• Required action: All lines from the entries below that contain the string "pour" should be copied out.

• Dataset entries:
====
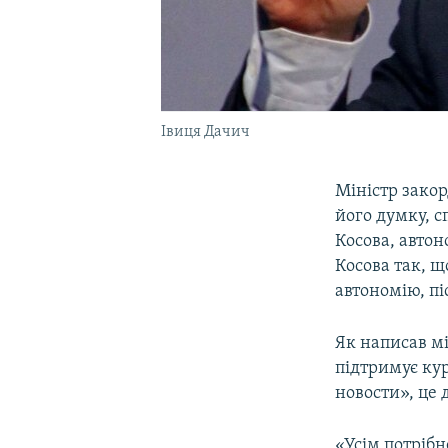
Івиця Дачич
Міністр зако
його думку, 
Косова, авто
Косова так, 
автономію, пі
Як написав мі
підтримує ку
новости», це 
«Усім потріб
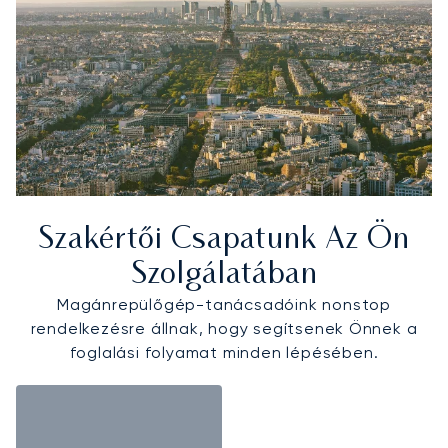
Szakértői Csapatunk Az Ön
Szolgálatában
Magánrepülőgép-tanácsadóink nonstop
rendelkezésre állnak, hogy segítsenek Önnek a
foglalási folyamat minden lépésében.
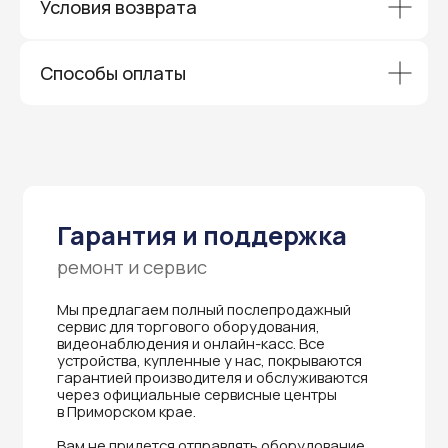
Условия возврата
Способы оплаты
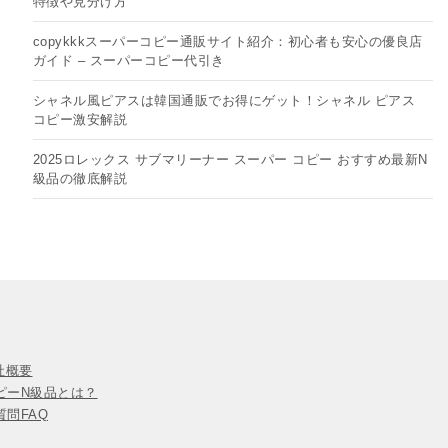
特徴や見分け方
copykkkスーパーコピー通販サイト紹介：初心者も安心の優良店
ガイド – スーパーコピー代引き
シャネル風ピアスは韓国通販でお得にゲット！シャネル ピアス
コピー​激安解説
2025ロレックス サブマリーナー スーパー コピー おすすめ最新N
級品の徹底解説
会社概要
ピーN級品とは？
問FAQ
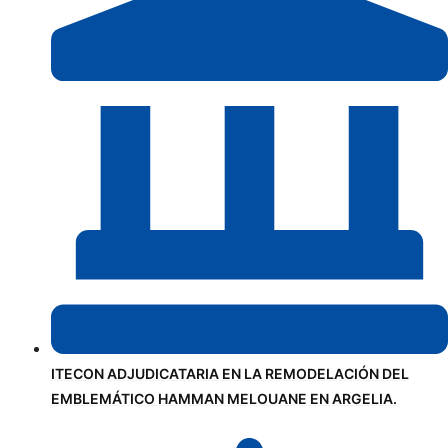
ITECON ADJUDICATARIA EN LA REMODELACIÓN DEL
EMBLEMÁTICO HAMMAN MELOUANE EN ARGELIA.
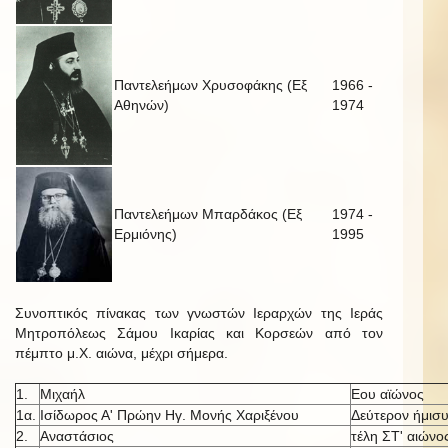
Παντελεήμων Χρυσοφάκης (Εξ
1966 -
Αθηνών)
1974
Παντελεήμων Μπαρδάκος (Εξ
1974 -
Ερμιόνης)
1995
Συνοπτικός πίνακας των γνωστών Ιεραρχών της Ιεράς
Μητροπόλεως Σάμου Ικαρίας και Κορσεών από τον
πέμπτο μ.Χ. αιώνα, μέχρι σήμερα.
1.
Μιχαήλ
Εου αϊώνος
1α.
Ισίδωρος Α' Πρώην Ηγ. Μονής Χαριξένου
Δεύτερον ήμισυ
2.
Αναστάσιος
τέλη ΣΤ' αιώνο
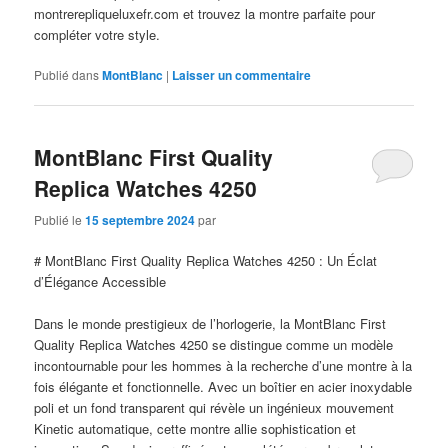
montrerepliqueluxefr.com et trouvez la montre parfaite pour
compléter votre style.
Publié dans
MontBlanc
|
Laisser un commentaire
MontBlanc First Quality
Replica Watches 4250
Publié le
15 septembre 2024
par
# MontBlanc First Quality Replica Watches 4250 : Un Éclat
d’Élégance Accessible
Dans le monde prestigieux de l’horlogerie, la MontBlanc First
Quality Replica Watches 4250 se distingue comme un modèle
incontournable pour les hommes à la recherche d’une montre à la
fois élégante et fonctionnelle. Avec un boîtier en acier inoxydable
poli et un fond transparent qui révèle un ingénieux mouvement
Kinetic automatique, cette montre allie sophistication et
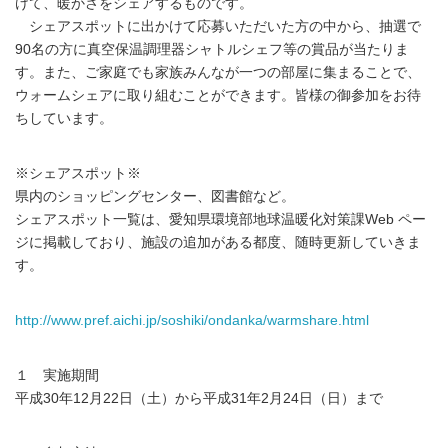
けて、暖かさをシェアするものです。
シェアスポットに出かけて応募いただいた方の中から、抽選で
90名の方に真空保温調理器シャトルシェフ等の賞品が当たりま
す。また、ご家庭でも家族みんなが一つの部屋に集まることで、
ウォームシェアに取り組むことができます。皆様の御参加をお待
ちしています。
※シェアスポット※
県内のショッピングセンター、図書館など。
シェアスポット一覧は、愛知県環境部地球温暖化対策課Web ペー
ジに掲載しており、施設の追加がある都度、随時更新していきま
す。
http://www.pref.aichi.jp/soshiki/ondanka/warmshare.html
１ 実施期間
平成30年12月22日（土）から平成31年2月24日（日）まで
====
• Exercise response:
montrerepliqueluxefr.com et trouvez la montre parfaite pour
incontournable pour les hommes à la recherche d’une montre à la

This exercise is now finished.